Isso não existe em qualquer parte do planeta onde ainda respeita-se o leitor, o telespectador ou o ouvinte esclarecido, informado e crítico de jornais.
As fontes das manchetes deixaram de ser fruto do trabalho de apuração do profissional formado, treinado e adestrado para a função jornalística.
O jornalismo profissional obedece a técnicas da deontologia dessa área do conhecimento. Sai à rua para “sentir” a temperatura, gasta sola de sapato, come poeira e vê com os olhos o que se passa.
As tais sondagens cegaram os jornais. Arrogam-se conteúdos noticiosos, sem verdadeiramente o serem.
Os patrocinadores chamam isso de “pesquisas de opinião”, impostas como fatos.
Em manchetes que irão repetir-se em veículos midiáticos Brasil afora, além de repercutirem no exterior como verdades.

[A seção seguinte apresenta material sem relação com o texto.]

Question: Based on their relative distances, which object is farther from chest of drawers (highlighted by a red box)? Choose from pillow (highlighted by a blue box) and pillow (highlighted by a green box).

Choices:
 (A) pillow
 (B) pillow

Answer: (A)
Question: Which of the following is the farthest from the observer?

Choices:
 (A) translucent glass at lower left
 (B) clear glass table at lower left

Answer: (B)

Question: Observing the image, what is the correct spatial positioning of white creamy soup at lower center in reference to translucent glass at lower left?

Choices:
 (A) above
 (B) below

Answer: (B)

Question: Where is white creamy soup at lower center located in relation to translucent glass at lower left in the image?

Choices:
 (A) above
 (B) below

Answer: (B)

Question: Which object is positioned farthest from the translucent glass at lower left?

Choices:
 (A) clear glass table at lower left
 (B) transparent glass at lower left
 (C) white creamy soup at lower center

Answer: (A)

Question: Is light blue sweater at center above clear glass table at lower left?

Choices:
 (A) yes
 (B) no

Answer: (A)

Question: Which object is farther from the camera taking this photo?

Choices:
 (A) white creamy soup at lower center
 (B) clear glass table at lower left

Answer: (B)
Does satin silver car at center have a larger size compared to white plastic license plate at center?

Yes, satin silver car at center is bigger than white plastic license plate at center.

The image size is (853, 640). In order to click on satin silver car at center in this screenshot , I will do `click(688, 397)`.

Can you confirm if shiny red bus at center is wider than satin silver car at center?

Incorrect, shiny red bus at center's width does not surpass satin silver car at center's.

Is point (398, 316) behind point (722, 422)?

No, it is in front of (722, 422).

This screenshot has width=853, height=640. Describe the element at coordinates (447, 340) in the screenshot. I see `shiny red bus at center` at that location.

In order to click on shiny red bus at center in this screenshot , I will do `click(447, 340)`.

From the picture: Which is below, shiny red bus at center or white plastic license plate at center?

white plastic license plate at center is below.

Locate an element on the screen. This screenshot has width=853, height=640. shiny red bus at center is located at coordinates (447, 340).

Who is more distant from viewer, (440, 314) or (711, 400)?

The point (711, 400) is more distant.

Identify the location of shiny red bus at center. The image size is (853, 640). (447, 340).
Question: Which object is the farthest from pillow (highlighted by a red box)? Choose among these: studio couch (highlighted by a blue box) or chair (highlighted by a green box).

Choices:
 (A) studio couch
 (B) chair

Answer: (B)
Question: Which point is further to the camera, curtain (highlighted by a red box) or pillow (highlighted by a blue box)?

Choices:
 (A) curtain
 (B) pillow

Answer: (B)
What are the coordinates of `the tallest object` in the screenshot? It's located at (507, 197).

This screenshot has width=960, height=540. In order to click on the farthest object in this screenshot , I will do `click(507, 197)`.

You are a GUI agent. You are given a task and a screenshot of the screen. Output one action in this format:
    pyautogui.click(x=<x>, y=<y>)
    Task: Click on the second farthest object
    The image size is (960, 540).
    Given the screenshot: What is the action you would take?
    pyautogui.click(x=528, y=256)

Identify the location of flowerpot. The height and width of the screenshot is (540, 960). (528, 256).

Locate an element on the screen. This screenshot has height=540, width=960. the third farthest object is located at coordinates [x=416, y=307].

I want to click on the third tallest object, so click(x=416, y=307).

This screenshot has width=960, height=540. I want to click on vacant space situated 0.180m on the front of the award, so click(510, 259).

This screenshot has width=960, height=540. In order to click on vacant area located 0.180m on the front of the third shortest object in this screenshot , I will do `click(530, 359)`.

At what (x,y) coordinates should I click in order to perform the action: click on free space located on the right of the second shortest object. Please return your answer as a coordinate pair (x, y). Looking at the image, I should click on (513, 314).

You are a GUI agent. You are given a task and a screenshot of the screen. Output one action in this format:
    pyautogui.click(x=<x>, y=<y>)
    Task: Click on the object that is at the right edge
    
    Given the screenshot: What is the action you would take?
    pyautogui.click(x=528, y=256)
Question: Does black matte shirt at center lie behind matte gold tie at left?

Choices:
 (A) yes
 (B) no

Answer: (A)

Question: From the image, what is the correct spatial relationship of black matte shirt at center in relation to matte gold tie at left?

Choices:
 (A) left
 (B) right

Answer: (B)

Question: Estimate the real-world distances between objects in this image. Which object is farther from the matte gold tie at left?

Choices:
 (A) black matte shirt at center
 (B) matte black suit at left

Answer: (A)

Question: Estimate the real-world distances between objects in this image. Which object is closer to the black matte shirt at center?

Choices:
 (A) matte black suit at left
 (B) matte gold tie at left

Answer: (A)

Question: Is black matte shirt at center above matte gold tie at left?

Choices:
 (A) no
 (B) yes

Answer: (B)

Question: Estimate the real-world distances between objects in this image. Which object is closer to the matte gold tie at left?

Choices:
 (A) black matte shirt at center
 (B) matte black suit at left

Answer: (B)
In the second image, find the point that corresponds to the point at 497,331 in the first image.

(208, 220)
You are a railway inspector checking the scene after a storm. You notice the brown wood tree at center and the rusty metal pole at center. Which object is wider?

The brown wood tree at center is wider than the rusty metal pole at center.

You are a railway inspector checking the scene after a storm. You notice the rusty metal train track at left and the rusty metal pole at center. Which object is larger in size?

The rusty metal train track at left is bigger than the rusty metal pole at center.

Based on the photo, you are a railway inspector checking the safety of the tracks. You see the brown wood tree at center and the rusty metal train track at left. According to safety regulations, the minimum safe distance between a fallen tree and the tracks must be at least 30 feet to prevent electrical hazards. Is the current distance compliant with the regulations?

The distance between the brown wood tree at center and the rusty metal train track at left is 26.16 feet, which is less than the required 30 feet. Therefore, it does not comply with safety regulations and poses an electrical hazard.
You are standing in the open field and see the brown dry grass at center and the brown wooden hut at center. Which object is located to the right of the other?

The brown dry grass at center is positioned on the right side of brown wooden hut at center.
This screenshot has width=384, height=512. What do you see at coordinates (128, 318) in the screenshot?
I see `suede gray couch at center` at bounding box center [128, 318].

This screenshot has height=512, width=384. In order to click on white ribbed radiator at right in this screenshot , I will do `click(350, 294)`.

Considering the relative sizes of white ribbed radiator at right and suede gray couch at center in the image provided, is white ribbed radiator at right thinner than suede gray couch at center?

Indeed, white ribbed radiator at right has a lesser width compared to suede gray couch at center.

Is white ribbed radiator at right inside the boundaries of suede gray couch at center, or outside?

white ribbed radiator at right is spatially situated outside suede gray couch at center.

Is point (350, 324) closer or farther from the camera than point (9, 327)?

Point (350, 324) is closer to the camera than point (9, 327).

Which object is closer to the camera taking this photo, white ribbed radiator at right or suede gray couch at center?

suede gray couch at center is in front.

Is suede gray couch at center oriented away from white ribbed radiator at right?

Improdutivo levantar-se contra, mas precisam ser vistas com suspeita.
Sondagens existem desde Pôncio Pilatos. Pergunta-se à turba. Em sua opinião quem deve ganhar [no caso, a liberdade]: Jesus Cristo ou Barrabás?
As sondagens são contratadas por grupos de interesse. Ou patrocinadas por esses.
No contexto da disputa pelo poder via corrida eleitoral, bancos, confederações da indústria, do comércio etc., promovem suas próprias “pesquisas eleitorais”.
Os veículos de mídia as divulgam e as repercutem como algo higiênico, sem alertar o público da rapacidade dos resultados apresentados.
É obvio que a divulgação exaustiva, semanas e semanas por meses e meses, dos dados estatísticos assim colhidos, termina por impor uma espécie de resignação na mente do eleitor.
O melhor candidato, a melhor candidata é aquele ou é aquela apontado(a) hoje pelo Datafolha ou que tais.
Repetidos erros dessas sondagens em pleitos anteriores são menosprezados.
Mesmo os partidos políticos cedem, orientando a escolha de nomes para a disputa a partir da esquizofrenia dos resultados divulgados pelas sondagens.
A máquina de moer da estatística, elevada a essa potência, tem destruído pressupostos básicos da atividade jornalística no Brasil. Dúvida e ceticismo entre esses.
Bem, se o jornal Folha de S. Paulo, por mais de duas décadas, “substituiu a apuração dos fatos da realidade por dados estatísticos colhidos em entrevistas por telefone ou aleatoriamente.”, isso eu não sei. Mas que a grita se tornou evidente somente neste ano de 2022, ah…, isso sim é verdade.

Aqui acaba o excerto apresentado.